Kunjungan Presiden China Xi Jinping ke Tibet pada Agustus lalu dalam rangka memperingati berdirinya Daerah Otonomi Tibet (TAR) menuai kritik dari komunitas Tibet di seluruh dunia.
Mereka menolak klaim Beijing bahwa Tibet adalah bagian dari China, dan menilai kunjungan tersebut justru mencerminkan ketidakamanan serta kurangnya kepercayaan diri pemerintah China, meski media resmi berusaha menggambarkannya sebagai simbol stabilitas dan kemajuan.
ADVERTISEMENT
SCROLL TO CONTINUE WITH CONTENT
Dalam pidatonya yang dikutip media China, Xi menekankan bahwa "untuk mengatur, menstabilkan, dan mengembangkan Tibet, yang utama adalah menjaga stabilitas politik, sosial, kesatuan etnis, dan harmoni agama. Mengelola urusan Tibet harus selalu berpegang pada kepemimpinan partai."
Sementara itu, pejabat senior Partai Komunis China (PKC), Wang Huning, menyebut Tibet mengalami "periode terbaik pembangunan" di bawah kepemimpinan Xi, meski ia mengecam upaya yang disebutnya ingin memisahkan Tibet dari daratan China.
Xi juga mendorong agar Buddhisme Tibet disesuaikan dengan sistem sosialisme China dan meminta pejabat lokal mendorong masyarakat Tibet untuk menggunakan bahasa Mandarin standar. Kebijakan itu ditolak oleh masyarakat Tibet.
"Kunjungan Xi Jinping seharusnya menghormati hak-hak rakyat Tibet, bukan menunjukkan kontrol represif China," ujar Tenzin Lekshey, juru bicara Administrasi Tibet Pusat (CTA).
Sejak invasi China pada 1951, Tibet mengalami kampanye sistematis Sinisasi, termasuk pembatasan praktik agama dan budaya, serta penindasan politik untuk memperkuat kekuasaan Beijing.
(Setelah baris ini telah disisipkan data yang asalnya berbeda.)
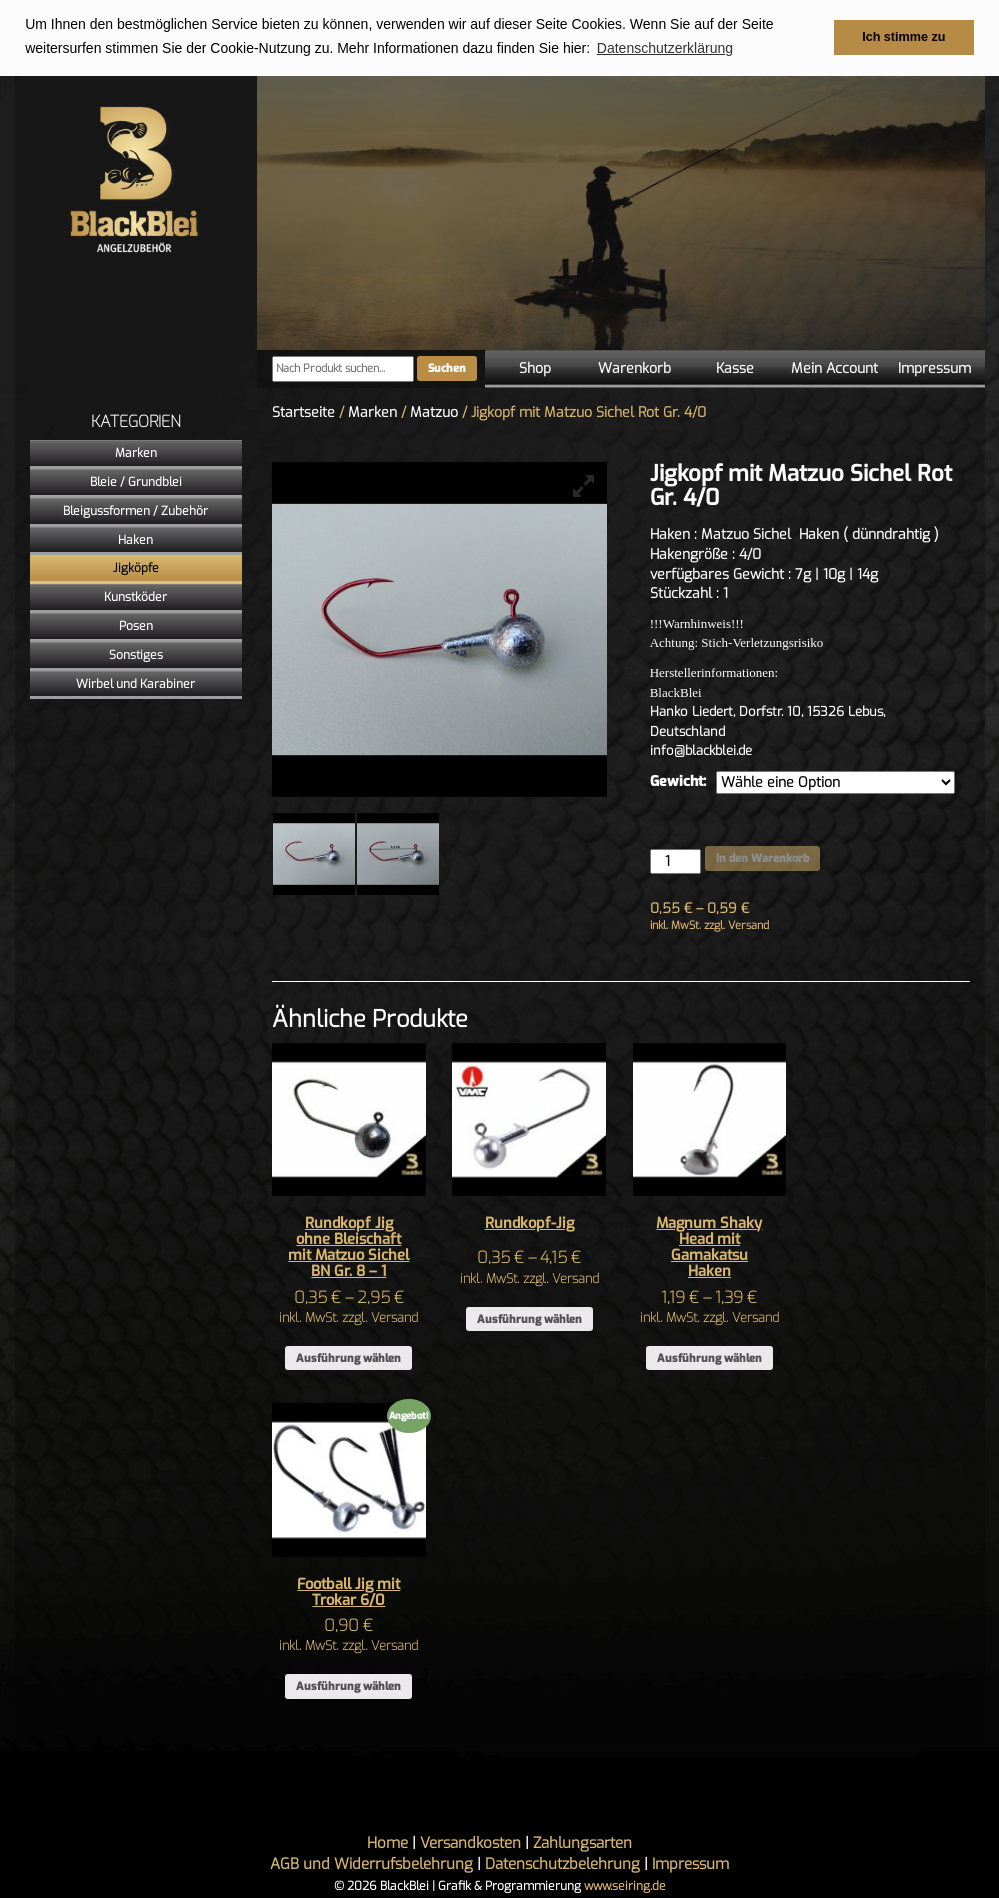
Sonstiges (136, 655)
Menjelang perayaan di ibu kota Lhasa, kelompok advokasi International Campaign for Tibet (ICT) melaporkan adanya peningkatan pemeriksaan keamanan, penahanan, dan blokade.
"Perayaan yang diatur negara ini berlangsung di bawah pengawasan ketat aparat, demi mencitrakan stabilitas dan harmoni," tulis ICT.
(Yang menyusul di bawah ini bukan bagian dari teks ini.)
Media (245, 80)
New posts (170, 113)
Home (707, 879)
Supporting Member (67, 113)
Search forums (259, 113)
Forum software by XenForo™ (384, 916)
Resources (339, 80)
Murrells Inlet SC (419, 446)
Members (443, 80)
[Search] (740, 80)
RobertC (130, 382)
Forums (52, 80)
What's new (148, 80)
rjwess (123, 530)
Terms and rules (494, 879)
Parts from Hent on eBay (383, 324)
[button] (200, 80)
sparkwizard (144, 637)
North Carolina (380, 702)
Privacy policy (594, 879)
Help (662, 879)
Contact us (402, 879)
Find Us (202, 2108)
Namgyal Choedup, perwakilan Kantor Tibet di Washington, menyebut Tibet "pada dasarnya adalah wilayah yang mungkin paling diawasi di seluruh China." Ia menilai perayaan 60 tahun TAR di Lhasa hanya menegaskan lemahnya legitimasi Beijing, baik secara sejarah maupun popularitas.
Menurut Presiden ICT Tencho Gyatso, perayaan itu justru memperlihatkan ketidakamanan Beijing, karena jadwal resmi perayaan baru diumumkan 12 jam sebelumnya. "Delegasi besar yang dikirim ke Tibet untuk merayakan pembentukan TAR adalah tanda kecemasan mendalam, bukan kekuatan," ujarnya.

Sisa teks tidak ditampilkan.